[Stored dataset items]
▬▬▬▬▬▬▬▬▬▬
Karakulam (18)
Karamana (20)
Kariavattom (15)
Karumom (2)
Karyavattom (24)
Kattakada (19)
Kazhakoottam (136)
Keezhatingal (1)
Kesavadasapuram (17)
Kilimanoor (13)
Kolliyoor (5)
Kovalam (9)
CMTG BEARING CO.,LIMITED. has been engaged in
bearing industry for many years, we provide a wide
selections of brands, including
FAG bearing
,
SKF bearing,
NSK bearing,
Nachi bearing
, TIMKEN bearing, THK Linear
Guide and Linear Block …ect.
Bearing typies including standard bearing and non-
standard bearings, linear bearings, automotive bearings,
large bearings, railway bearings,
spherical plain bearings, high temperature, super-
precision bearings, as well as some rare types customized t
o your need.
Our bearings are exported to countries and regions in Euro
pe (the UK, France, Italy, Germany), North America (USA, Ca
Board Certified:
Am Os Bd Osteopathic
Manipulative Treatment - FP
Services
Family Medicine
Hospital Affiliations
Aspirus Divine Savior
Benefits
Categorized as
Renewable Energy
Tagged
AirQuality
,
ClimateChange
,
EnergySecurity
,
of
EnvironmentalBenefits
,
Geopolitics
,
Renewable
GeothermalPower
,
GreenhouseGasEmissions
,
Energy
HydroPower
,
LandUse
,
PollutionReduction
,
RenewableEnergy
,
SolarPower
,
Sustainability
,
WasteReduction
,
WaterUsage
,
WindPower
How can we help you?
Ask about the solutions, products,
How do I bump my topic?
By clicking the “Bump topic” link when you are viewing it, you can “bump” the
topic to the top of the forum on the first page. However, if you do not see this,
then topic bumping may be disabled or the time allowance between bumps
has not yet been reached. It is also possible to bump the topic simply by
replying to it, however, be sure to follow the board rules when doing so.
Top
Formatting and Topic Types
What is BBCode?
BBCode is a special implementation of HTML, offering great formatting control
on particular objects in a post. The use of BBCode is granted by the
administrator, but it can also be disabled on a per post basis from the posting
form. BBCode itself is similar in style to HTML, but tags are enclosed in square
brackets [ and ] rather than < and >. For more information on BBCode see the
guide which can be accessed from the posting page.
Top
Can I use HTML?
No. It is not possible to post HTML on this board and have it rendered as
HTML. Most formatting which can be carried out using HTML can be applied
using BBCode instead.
▬▬▬▬▬▬▬▬▬▬
§ YOUR ASSIGNMENT
Please return exactly the lines from the one containing "Formatting and Topic Types" through the end of the entries above, adding no other line.

§ EXERCISE RESPONSE
Formatting and Topic Types
What is BBCode?
BBCode is a special implementation of HTML, offering great formatting control
on particular objects in a post. The use of BBCode is granted by the
administrator, but it can also be disabled on a per post basis from the posting
form. BBCode itself is similar in style to HTML, but tags are enclosed in square
brackets [ and ] rather than < and >. For more information on BBCode see the
guide which can be accessed from the posting page.
Top
Can I use HTML?
No. It is not possible to post HTML on this board and have it rendered as
HTML. Most formatting which can be carried out using HTML can be applied
using BBCode instead.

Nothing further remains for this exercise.